Together with your team, you applied three-point estimation on a critical path which consists of two activities. The following duration uncertainties are all calculated assuming a ±3sigma confidence interval. The duration uncertainty—defined as pessimistic minus optimistic estimate—of the first activity is 18 days; the second estimate has an uncertainty of 24 days. Applying the PERT formula for paths, what is the duration uncertainty of the entire path?
o 21 days
o 30 days. Marked as correct Answer
o 42 days
o No statement is possible from the information given.
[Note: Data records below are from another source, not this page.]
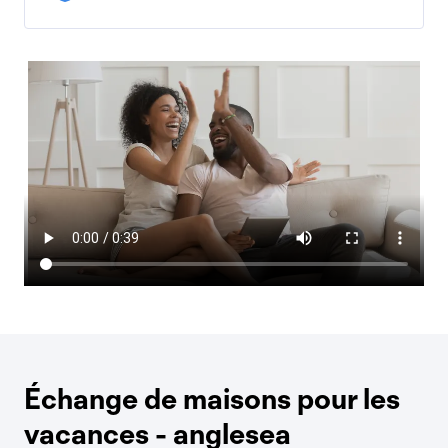
Échange de maisons pour les
vacances - anglesea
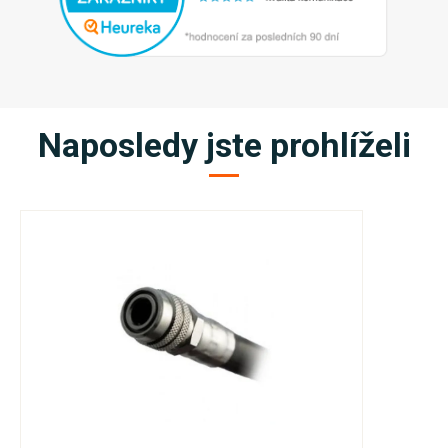
Naposledy jste prohlíželi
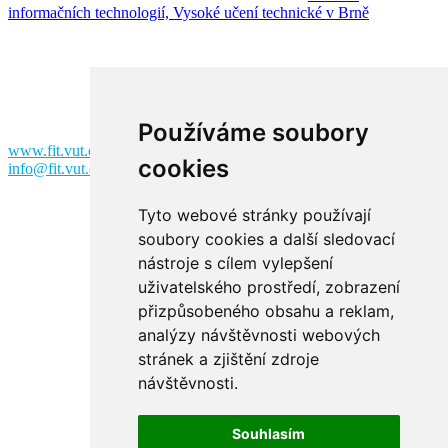
informačních technologií, Vysoké učení technické v Brně
Fakulta informačních technologií
Vysoké učení technické v Brně
Božetěchova 2
612 00 Brno
Používáme soubory
www.fit.vut.cz
cookies
info@fit.vut.cz
Tyto webové stránky používají
soubory cookies a další sledovací
nástroje s cílem vylepšení
uživatelského prostředí, zobrazení
přizpůsobeného obsahu a reklam,
analýzy návštěvnosti webových
Facebook
stránek a zjištění zdroje
návštěvnosti.
Souhlasím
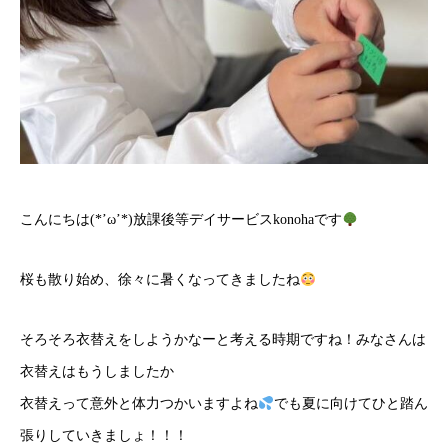
こんにちは(*’ω’*)放課後等デイサービスkonohaです
桜も散り始め、徐々に暑くなってきましたね
そろそろ衣替えをしようかなーと考える時期ですね！みなさんは
衣替えはもうしましたか
衣替えって意外と体力つかいますよね
でも夏に向けてひと踏ん
張りしていきましょ！！！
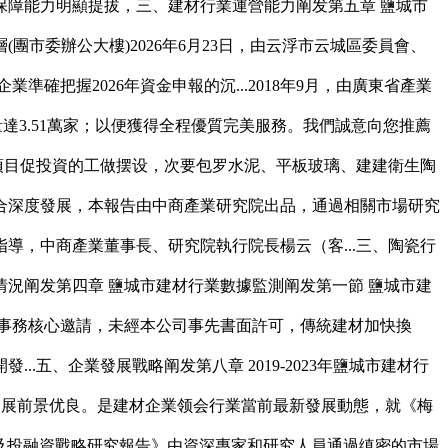
障能力明顯提拔，三、建材行業運營能力阐发第五章 鹽城市
團市委辦公大樓)2026年6月23日，由云浮市云城區委員會、
確把握2026年資金申報的沉...2018年9月，由廣東省產業
量達3.51萬家；以便獲得全程優質完美服務。我們誠意向您推薦
項目促投資的工做摆设，次要包罗水泥、平板玻璃、建建衛生陶
融合深度發展，本報告由中商產業研究院出品，通過相關市場研究
，中商產業董事長、研究院執行院長楊云（客...三、陶瓷行
展情況阐发第四章 鹽城市建材行業數據監測阐发第一節 鹽城市建
資產事務核心邀請，未經本公司事先書面許可，傳統建材加快換
五、企業發展戰略阐发第八章 2019-2023年鹽城市建材行
的發展前景优良。是建材企業领会行業當前最新發展動態，就《梅
場前景及投融資戰略研究報告》由資深專家和研究人員通過缜密的市場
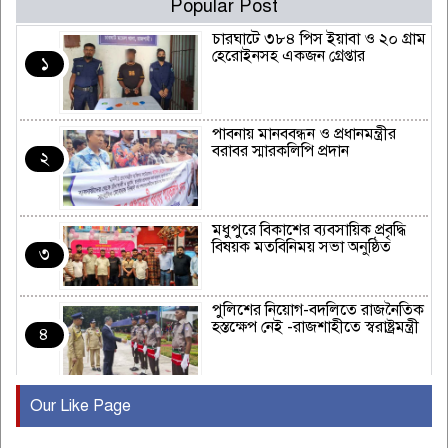
Popular Post
চারঘাটে ৩৮৪ পিস ইয়াবা ও ২০ গ্রাম
হেরোইনসহ একজন গ্রেপ্তার
১
পাবনায় মানববন্ধন ও প্রধানমন্ত্রীর
বরাবর স্মারকলিপি প্রদান
২
মধুপুরে বিকাশের ব্যবসায়িক প্রবৃদ্ধি
বিষয়ক মতবিনিময় সভা অনুষ্ঠিত
৩
পুলিশের নিয়োগ-বদলিতে রাজনৈতিক
হস্তক্ষেপ নেই -রাজশাহীতে স্বরাষ্ট্রমন্ত্রী
৪
Our Like Page
কুষ্টিয়ায় মাছরাঙা টেলিভিশনের ১৫
বছর পূর্তি উদযাপন
৫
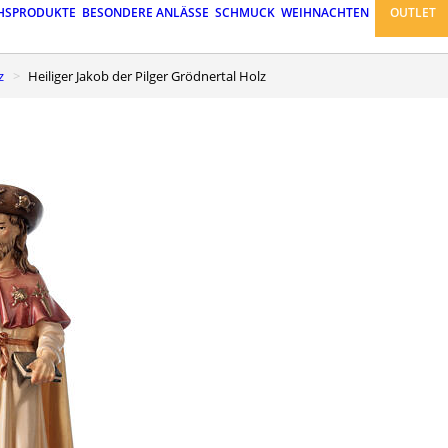
HSPRODUKTE
BESONDERE ANLÄSSE
SCHMUCK
WEIHNACHTEN
OUTLET
z
Heiliger Jakob der Pilger Grödnertal Holz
Can you please help me solve this?



Posted: Tue Aug 07, 2018 5:55 pm
by manishpn
This question from Oliver is quiet controversial, I am not an expert in statistics but us has been debated a lot.
Since almost all Math questions in exam are nowadays very simple you should not spend a lot of time on such questions

Data given is P = O for Activity 1 is 18 & Activity 2 is 24.
lets calculate P - O for project.

If we take information as per Rita, duration of uncertainity (P -O) is already provided for activities, so just adding up the two durations would give total duration of uncertainity for entire path.

Duration uncertainity of entire path = duration uncertainity of activity 1 + duration uncertainity of activity 2 = 18+24 = 42

however if we go with other approach

1. Calculate standard deviation of activities; SD = (P - O) / 6

2. Calculate variance of activities; variance = SD²

3. Calculate Total variance

4. Calculate Uncertainity; U = P-O

Activity A and Bs uncertianity is 18 and 24 respectively

SD of A = 18/6 = 3. of B = 24/6 = 4
Variance of A = 9 and of B =16
total variance = 20

Total variance = total SD²
0r 25= SD²
0r total SD = 5
total U = SD*6 =30